Not long ago, I posted a blog on the ability of androgen deprivation therapy (ADT) to boost the effectiveness of radiation therapy for prostate cancer. This synergistic effect is very important for men with intermediate or higher risk cancer who can’t have (or don’t want) radical prostatectomy, since the greater the risk, the more likely cancer will recur. Adding ADT justifiably raises hopes for cure.
Monitoring treatment success
Hope can be a fragile thing. After a man is treated for prostate cancer he must monitor his PSA (prostate specific antigen) for the rest of his life, regardless of the treatment method. Initially, PSA drops dramatically from its pre-treatment level, and a protocol is established to periodically keep an eye it, usually with a yearly blood test. For example, after radical prostatectomy, PSA is expected to drop to a level of 0.1 ng/mL or below, which is defined as undetectable, and remain there for the rest of the patient’s life. A long-term undetectable PSA is associated with cure.

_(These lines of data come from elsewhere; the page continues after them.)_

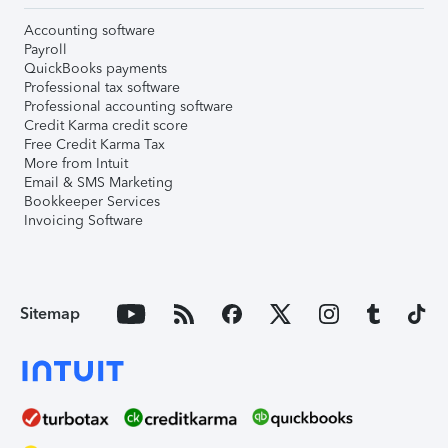
Accounting software
Payroll
QuickBooks payments
Professional tax software
Professional accounting software
Credit Karma credit score
Free Credit Karma Tax
More from Intuit
Email & SMS Marketing
Bookkeeper Services
Invoicing Software
Sitemap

Following whole gland radiation, it usually takes 12 or more months for PSA to drop to its lowest point (nadir) because it takes time for radiation to damage cancer’s DNA to the point where each cell dies off or cannot reproduce itself; once nadir is reached, the hope is it will remain there. However, after radiation + ADT, nadir is reached very quickly, often at undetectable levels using the above definition. That’s how powerfully ADT helps.
Just as with prostatectomy, a persistently undetectable PSA after radiation + ADT is presumed to mean success. But unlike prostatectomy, there is no established PSA nadir following radiation therapy that has been universally associated with cure.[i] In any case, the first red flag for surgery or radiation failure will be a detectable or rising PSA, respectively. This is called biochemical recurrence (BR), meaning a suspicious biomarker that prostate cancer is back. Hopes may be dashed, since patients who develop BR have a poorer prognosis than those who don’t.

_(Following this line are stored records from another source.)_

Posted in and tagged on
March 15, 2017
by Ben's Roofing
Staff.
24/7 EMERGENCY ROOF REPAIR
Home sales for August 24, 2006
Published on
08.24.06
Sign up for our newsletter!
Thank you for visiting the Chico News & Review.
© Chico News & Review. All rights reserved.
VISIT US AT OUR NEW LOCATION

Very low PSA after radiation + ADT as an outcome predictor
I recently came across a June, 2019 published study[ii] out of Memorial Sloan Kettering that caught my interest. The team of researchers reviewed 2566 intermediate and high-risk prostate cancer patients who were treated with radiation plus ADT between 1990-2012. For 1275 patients, their pretreatment PSA was less than 20 ng/mL. The average follow-up period was 7.6?years. The purpose of the review was to analyze post-treatment PSA dynamics and correlate them with outcomes, including biochemical recurrence, metastasis (distant spread), death from prostate cancer, and death from any other cause.
I was surprised to learn that a very low PSA level – well below the “undetectable” level of 0.1 ng/mL—at a mere three months after treatment meant likely treatment failure and worse outcomes. In the language of the article title, this is an “early biochemical predictor of survival.”

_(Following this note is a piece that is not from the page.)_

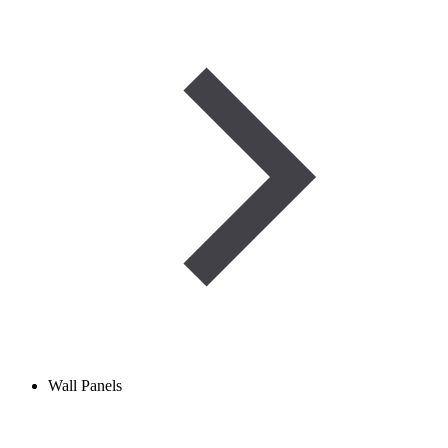
Wall Panels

According to the authors, “A PSA value ?0.09?ng/mL early after [radiation therapy + ADT] completion is associated with significantly worse prognosis across all clinical outcomes…” including metastasis and death specifically due to prostate cancer. On the other hand, the news isn’t totally pessimistic. They also found that if the early (three month) PSA was reduced by 95% or more from the pretreatment level, the patient had less risk of BR and metastasis. The team concluded, “These findings may identify patients who require early aggressive systemic management for high-risk disease.”
To sum up, a PSA as low as 0.09 ng/mL three months after radiation plus ADT can be an indicator of recurrence and lower survival chances. While this may seem discouraging, it’s important to keep in mind that the cases that were reviewed involved intermediate to high risk prostate cancer, which is by definition more challenging to treat. It’s also important to embrace optimism, given the amazing advances that are occurring with improved chemotherapy, immunotherapies, gene therapy, and the kind of personalized targeted treatments that are part of a new branch of medicine called theranostics.
This all circles back to the importance of monitoring PSA after any prostate cancer treatment, even for low risk disease. Thanks to the ability to follow up a suspicious PSA with multiparametric MRI, we can now pinpoint recurrence when it is highly treatable with a good chance for success. This means that a rise in PSA should never be assumed to be bad news, because with today’s breakthroughs, there’s better news coming.
NOTE: This content is solely for purposes of information and does not substitute for diagnostic or medical advice. Talk to your doctor if you are experiencing pelvic pain, or have any other health concerns or questions of a personal medical nature.
[i] Barrett W, Hertzfeld K. Undetectable Prostate-Specific Antigen Level Following Prostate Brachytherapy: An Apples-to-Apples Comparison with Radical Prostatectomy. Urotoday Int J. 2010 Apr;3(2). doi:10.3834/uij.1944-5784.2010.04.16
[ii] Patel MA, Kollmeier M, McBride S, Gorovets D et al. Early biochemical predictors of survival in intermediate and high-risk prostate cancer treated with radiation and androgen deprivation therapy. Radiother Oncol. 2019 Jun 6;140:34-40.